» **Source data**

↓

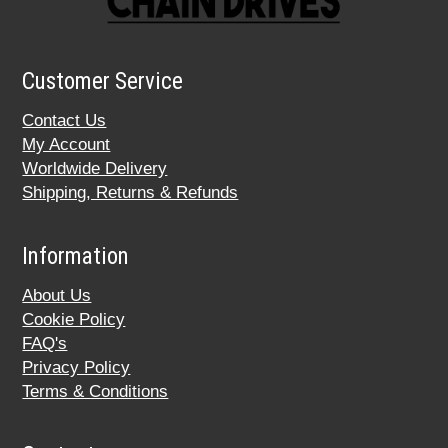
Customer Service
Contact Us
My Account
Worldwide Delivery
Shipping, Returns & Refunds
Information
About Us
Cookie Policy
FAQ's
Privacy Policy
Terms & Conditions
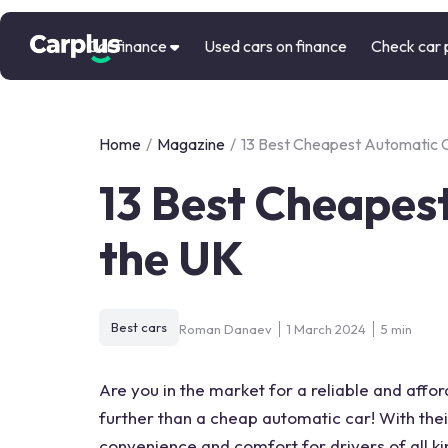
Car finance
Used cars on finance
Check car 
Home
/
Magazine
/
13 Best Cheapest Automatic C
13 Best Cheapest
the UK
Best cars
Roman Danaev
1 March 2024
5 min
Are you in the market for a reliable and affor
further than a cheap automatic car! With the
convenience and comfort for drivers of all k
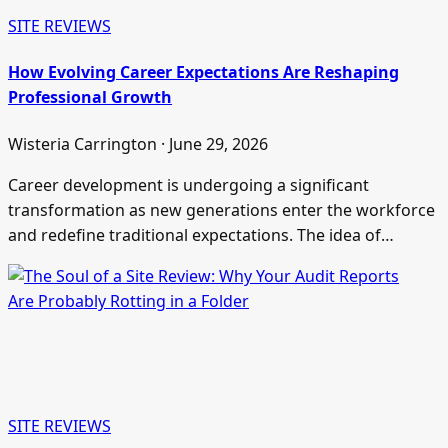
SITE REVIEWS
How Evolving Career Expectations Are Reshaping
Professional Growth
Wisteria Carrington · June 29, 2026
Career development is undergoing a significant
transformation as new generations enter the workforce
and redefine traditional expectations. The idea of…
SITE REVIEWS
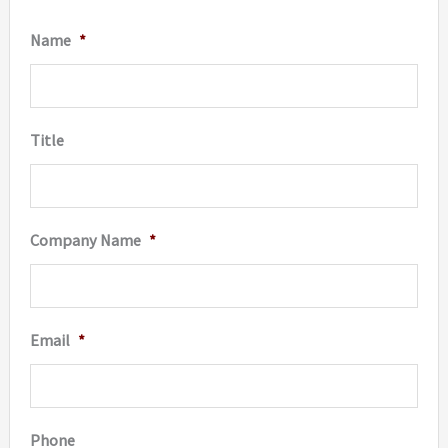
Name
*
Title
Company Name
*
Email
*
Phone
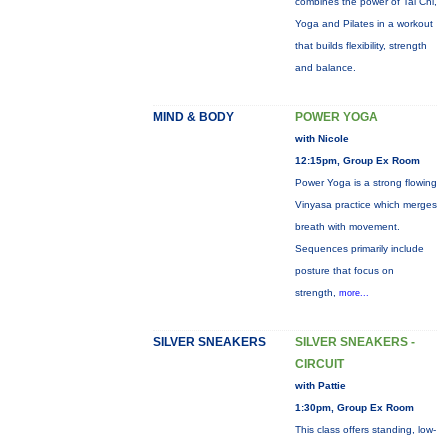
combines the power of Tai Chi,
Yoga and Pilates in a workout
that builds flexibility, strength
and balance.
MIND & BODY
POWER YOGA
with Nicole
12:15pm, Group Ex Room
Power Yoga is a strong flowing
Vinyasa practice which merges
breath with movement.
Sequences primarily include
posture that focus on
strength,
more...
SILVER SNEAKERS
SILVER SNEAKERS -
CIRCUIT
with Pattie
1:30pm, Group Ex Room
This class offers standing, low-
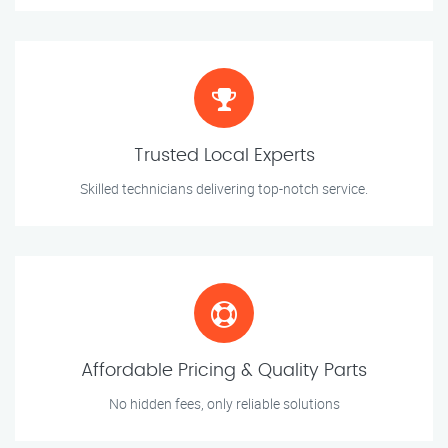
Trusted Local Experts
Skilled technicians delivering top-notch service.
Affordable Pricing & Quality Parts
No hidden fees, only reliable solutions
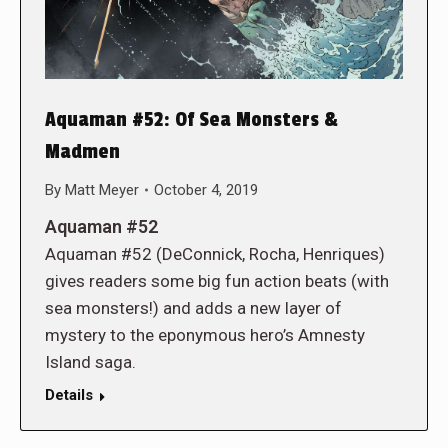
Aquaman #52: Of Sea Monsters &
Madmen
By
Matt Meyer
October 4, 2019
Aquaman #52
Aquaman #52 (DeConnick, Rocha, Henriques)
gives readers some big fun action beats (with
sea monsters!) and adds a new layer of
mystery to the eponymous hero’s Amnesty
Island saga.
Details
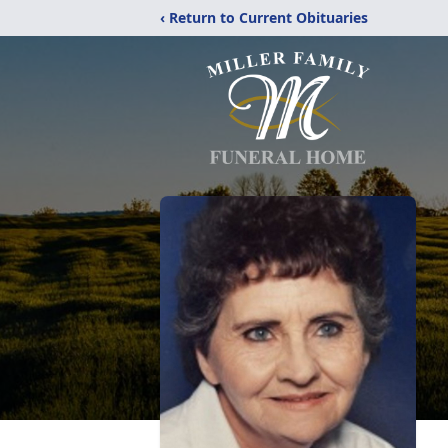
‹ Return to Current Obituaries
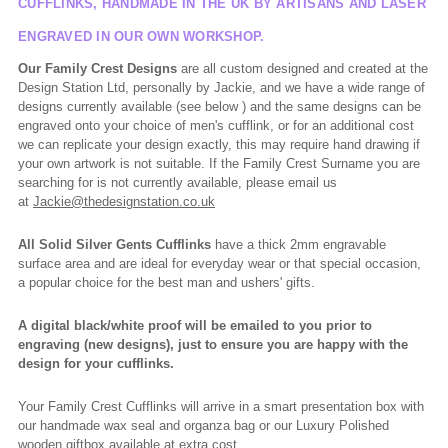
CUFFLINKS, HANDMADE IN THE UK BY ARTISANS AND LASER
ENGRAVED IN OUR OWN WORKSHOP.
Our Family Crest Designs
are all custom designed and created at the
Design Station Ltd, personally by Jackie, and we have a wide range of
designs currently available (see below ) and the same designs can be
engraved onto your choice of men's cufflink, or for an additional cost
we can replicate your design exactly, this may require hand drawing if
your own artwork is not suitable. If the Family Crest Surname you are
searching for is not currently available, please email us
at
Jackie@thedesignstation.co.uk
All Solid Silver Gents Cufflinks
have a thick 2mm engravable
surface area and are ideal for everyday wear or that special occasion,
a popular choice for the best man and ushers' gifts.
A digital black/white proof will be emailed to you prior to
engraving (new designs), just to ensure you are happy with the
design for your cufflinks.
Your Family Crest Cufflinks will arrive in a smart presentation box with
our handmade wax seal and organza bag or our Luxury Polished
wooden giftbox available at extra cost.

↑

» **Exercise requirements**
Only the lines that contain the string "Career" are to be copied from the records.

» **Written response**
How Evolving Career Expectations Are Reshaping
Career development is undergoing a significant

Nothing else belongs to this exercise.